La présentation du rapport de l’expert qui est intervenue au CSEC de novembre 2025, continue de nous conforter dans notre vision défavorable de la politique sociale impulsée par Covéa ces dernières années.
Les pistes qu’il lance sont balayées d’un revers de main par une DRH qui considère que la politique sociale menée par Covéa est exceptionnelle.
Pour autant cette politique sur l’emploi des jeunes est selon nous, loin d’être au rendez-vous. Ainsi, sur l’alternance le groupe est loin de faire concurrence dans la branche.
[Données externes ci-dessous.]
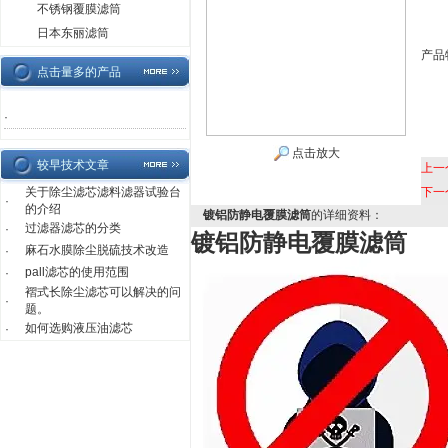
不锈钢覆膜滤筒
日本东丽滤筒
产品
点击量多的产品
·
点击放大
较早技术文章
上一
关于除尘滤芯滤料滤器试验台
下一
·
的介绍
镀铝防静电覆膜滤筒
的详细资料：
过滤器滤芯的分类
·
镀铝防静电覆膜滤筒
麻石水膜除尘脱硫技术改造
·
pall滤芯的使用范围
·
褶式长除尘滤芯可以解决的问
·
题。
如何选购液压油滤芯
·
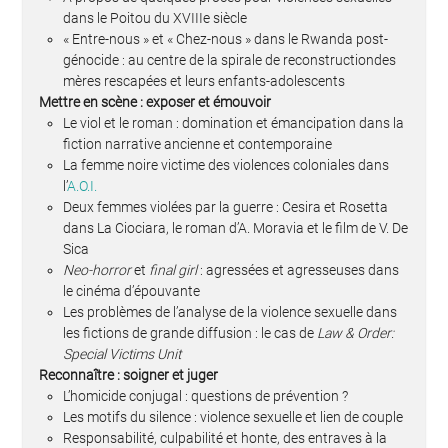
dans le Poitou du XVIIIe siècle
« Entre-nous » et « Chez-nous » dans le Rwanda post-
génocide : au centre de la spirale de reconstructiondes
mères rescapées et leurs enfants-adolescents
Mettre en scène : exposer et émouvoir
Le viol et le roman : domination et émancipation dans la
fiction narrative ancienne et contemporaine
La femme noire victime des violences coloniales dans
l’
A.O.I.
Deux femmes violées par la guerre : Cesira et Rosetta
dans La Ciociara, le roman d’A. Moravia et le film de V. De
Sica
Neo-horror
et
final girl
: agressées et agresseuses dans
le cinéma d’épouvante
Les problèmes de l’analyse de la violence sexuelle dans
les fictions de grande diffusion : le cas de
Law & Order:
Special Victims Unit
Reconnaître : soigner et juger
L’homicide conjugal : questions de prévention ?
Les motifs du silence : violence sexuelle et lien de couple
Responsabilité, culpabilité et honte, des entraves à la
Ce point est régulièrement mis en avant par l’expert mais cette fois, la réponse est claire et le groupe ne compte pas s’améliorer.
Pour la CGT, il s’agit là d’une source de fidélisation et d’engagement importante qu’il conviendrait d’ailleurs de travailler davantage sur la population cadre. On veut de l’engagement, mais on n’y met pas les moyens qui restent concentrés sur une communication « poudre aux yeux ».
Nous assistons d’ailleurs à une politique sociale stigmatisante pour les jeunes. « Ils ne sont pas engagés, ils sont les rois de l’absentéisme, ils veulent tout, tout de suite, ils prennent ce qu’il y a à prendre et s’en vont… » Bref, autant de présupposés qui sont difficiles à entendre. Le focus de l’expert sur la gen Z et Y reste intéressante et le groupe ferait bien de s’y pencher. Les jeunes générations sont engagées, et ont une conscience professionnelle, autant que les autres salariés. Ils attendent juste de la reconnaissance.
A la place, on les prive de maintien de salaire s’ils sont malades la première année, on en fait des exemples en rompant violemment leur période d’essai quand ils osent s’exprimer, on leur demande une efficacité totale sans formation suffisante pour une réelle montée en compétence.
D’ailleurs, si on parle absentéisme, on se rend compte à travers les données chiffrées de l’expert que les courts arrêts de travail ne sont plus une question aujourd’hui puisque le taux reste dans la moyenne de la branche.
Depuis l’origine du dossier lié à l’absentéisme la CGT demande un travail de fond sur les causes réelles de l’absentéisme qui passe par une étude des conditions de travail, des organisations ainsi que de la pénibilité de certains métiers. Les projets PACT dans certaines directions ne vont pas assez loin dans cette étude.
Nous craignons d’ailleurs que la gestion pilotée des effectifs, n’accentue considérablement l’absentéisme à l’avenir. Le non-remplacement de départs dans certains secteurs provoque déjà une forte dégradation des conditions de travail dès lors que la charge se retrouve répartie du jour au lendemain sur des équipes déjà en tension.
Quant à la déclinaison du plan stratégique, il va être important de bien accompagner les équipes en tension et de favoriser rapidement les mobilités pour limiter le plus possible mobilités contraintes et surtout licenciements.
Nous dénonçons également toutes les procédures disciplinaires qui ne font que s’accentuer au fil des mois et qui traduisent une réelle violence par l’utilisation quasi systématique de mise à pied à titre conservatoire. Plusieurs procédures nous font dire qu’au regard des faits reprochés, ces procédés sont vexatoires, humiliants et génèrent un maximum de stress pour les équipes.
Sur l’investissement RH, nous rappelons que les formations métiers et techniques en présentiel représentent, selon nous, un atout majeur pour sécuriser nos fondamentaux techniques. Le coût que la formation professionnelle représente n’est qu’un gain essentiel pour l’avenir.
Sur la notion d’égalité salariale au sens large, l’écart de salaire entre les nouveaux embauchés et les salariés en place continue de s’amenuiser considérablement dans certains secteurs et risque sérieusement de poser problème en termes d’équité et de reconnaissance. Il reste important de donner du sens aux salariés en poste et de ne pas détruire leur engagement.
La CGT espère que la transposition de la directive européenne sur la transparence salariale permettra de rééquilibrer ces écarts.
En conclusion et comme les années précédentes, l’ensemble de ces éléments nous laissent l’impression d’une politique sociale gérée au jour le jour, sans bienveillance ni humanité, en fonction des seuls intérêts économiques.
Les déclinaisons des orientations stratégiques nous inquiètent considérablement pour l’avenir.
S’ils avaient pu voter, les RS CGT au CSEC auraient émis un avis défavorable sur la politique sociale menée par Covéa.